From the client's perspective, nothing changes—they still hire your law firm, work with your attorneys, and pay legal fees the same way they always have. But behind the scenes, the operational model is now supported by professional management and institutional capital.
Over time, this structure creates several compounding advantages:
You can invest in growth at a scale that wasn't possible before—national advertising campaigns, best-in-class technology, executive recruiting.
The MSO can acquire other firms and integrate them into a platform model, driving economies of scale.
Your firm's operational sophistication increases, which improves case outcomes, client satisfaction, and referral rates.
When you're ready for a full or partial exit, you have a more valuable, more scalable business to sell.
Many MSO-backed firms eventually pursue a second round of capital (often from the same investor) to fund acquisitions or national expansion. Others use the platform as a foundation for an eventual sale to a larger legal services platform or a public company.
The MSO structure isn't a one-time transaction—it's a framework for building a durable, scalable, and ultimately more valuable legal services business.
Key Considerations and Common Questions
Will I lose control of my firm?
No. The law firm remains 100% attorney-owned, and all decisions about legal representation—which cases to take, how to staff them, what to charge, when to settle—stay entirely within the attorneys' control. The MSO investor gets governance rights over business decisions (marketing spend, hiring a CFO, etc.), but not legal decisions.
Is this legal in my state?
The MSO/PC structure is compliant with legal ethics rules in all 50 states, as long as the structure is properly designed and the SSA prohibits the MSO from exercising control over the practice of law. Some states require ethics opinions from bar counsel before closing, but the model itself is widely accepted.
Arizona and Utah have gone further by allowing Alternative Business Structures (ABS), where non-lawyers can directly own law firms. For firms in those states, ABS may be a simpler path. But for everyone else, MSO is the established structure.
How much does this cost to set up?
Plan for $75K-$150K in total transaction costs: corporate counsel, ethics counsel, M&A counsel, accounting for quality of earnings, and M&A advisory fees (if you hire a banker). If you're raising significant capital ($5M+), these costs are a small fraction of the total transaction value.

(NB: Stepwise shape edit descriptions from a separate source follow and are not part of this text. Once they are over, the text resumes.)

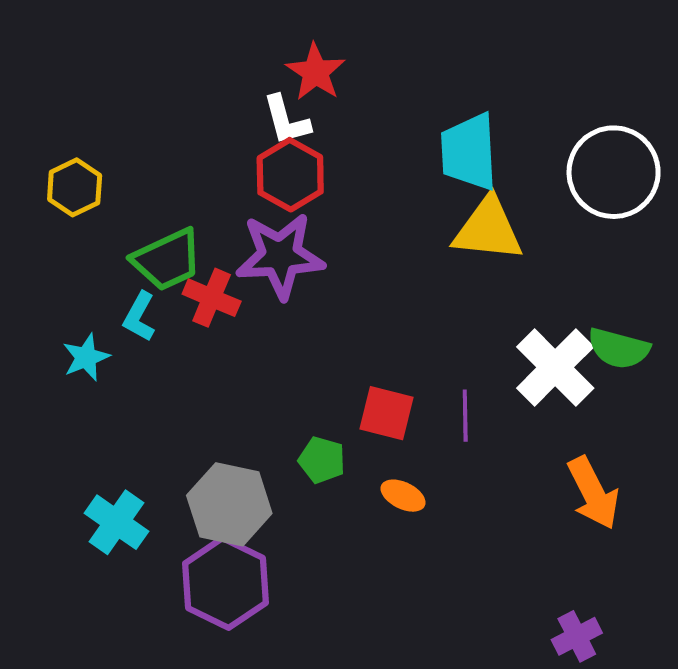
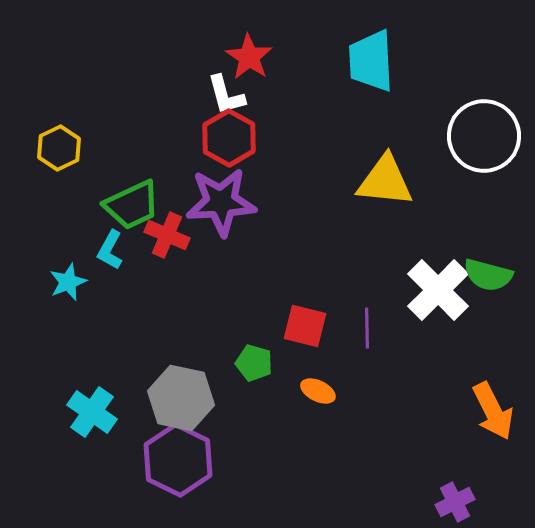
cyan trapezoid: (469, 152) -> (371, 61), moved
orange arrow: (593, 493) -> (493, 411), moved

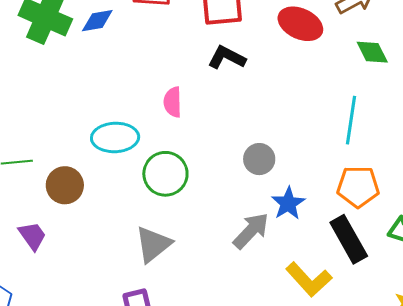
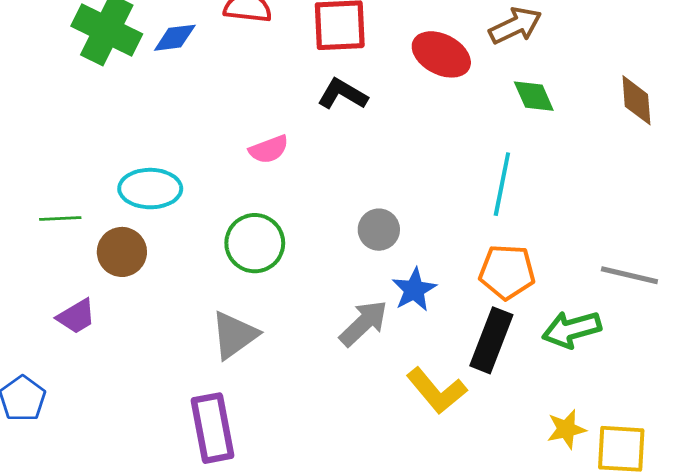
pink semicircle: (173, 102) -> (269, 149), turned -112
cyan ellipse: (115, 137) -> (150, 189), moved
purple trapezoid: (32, 236) -> (76, 316), turned 92
black rectangle: (349, 239) -> (491, 340), turned 48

What if I'm not ready to sell yet?
You don't need to bring in outside investors immediately. Some firms set up the MSO structure purely for operational reasons—to separate legal and business functions, hire non-lawyer executives, and prepare for a future transaction. Once the structure is in place, you can raise capital whenever the timing makes sense.
The Strategic Opportunity
The personal injury market is consolidating. Private equity-backed platforms are emerging in every major market, leveraging superior capital, technology, and operational infrastructure to gain share. Firms that remain in a traditional structure will find it increasingly difficult to compete—on marketing spend, on talent, and on the client experience that drives referrals and retention.
The MSO structure is the tool that allows independent firms to access the same advantages that PE-backed platforms have: institutional capital, professional management, and a governance model that separates legal excellence from business execution.
For managing partners who want to build something durable, create liquidity without selling, and position their firms for long-term success, the MSO structure is worth serious consideration. The seven steps outlined here are executable, the legal framework is well-established, and the investors are actively looking for high-quality firms to back.
The question isn't whether MSO structures will become common in PI law—they already are. The question is whether your firm will be positioned to benefit from that shift, or whether you'll be competing against firms that are.